Exercise -
Some of the lines below need repeating. Reproduce exactly those between the lines holding "lehne liegen. Der" and "rf seitlich überstehen", inclusive.

Dataset records -
▼

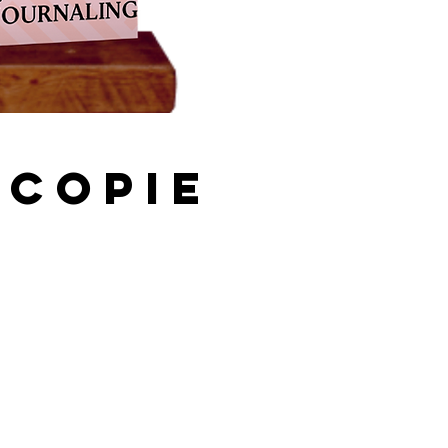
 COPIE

▲
▼

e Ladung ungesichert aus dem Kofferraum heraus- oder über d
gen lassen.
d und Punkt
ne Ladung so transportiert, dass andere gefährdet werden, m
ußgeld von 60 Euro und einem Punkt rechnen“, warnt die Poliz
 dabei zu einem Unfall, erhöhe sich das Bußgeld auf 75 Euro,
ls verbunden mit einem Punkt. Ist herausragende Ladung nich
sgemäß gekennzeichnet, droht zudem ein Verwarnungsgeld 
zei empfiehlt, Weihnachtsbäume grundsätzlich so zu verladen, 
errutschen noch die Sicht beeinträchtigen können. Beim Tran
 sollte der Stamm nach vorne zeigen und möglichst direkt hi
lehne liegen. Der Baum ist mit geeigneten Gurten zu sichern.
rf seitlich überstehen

▲

Answer to the problem -
lehne liegen. Der Baum ist mit geeigneten Gurten zu sichern.
rf seitlich überstehen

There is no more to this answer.